Exercise goal
Copy out every line in the entries below that includes "August".

Dataset content
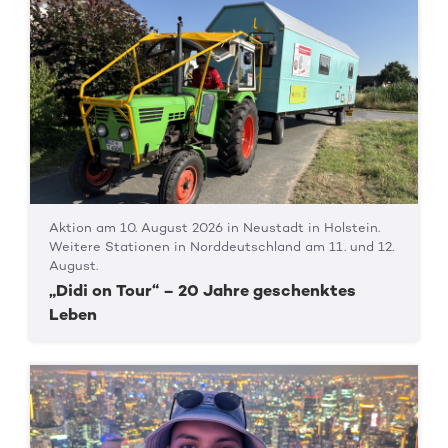
Aktion am 10. August 2026 in Neustadt in Holstein.
Weitere Stationen in Norddeutschland am 11. und 12.
August.
„Didi on Tour“ – 20 Jahre geschenktes
Leben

Response below
Aktion am 10. August 2026 in Neustadt in Holstein.
August.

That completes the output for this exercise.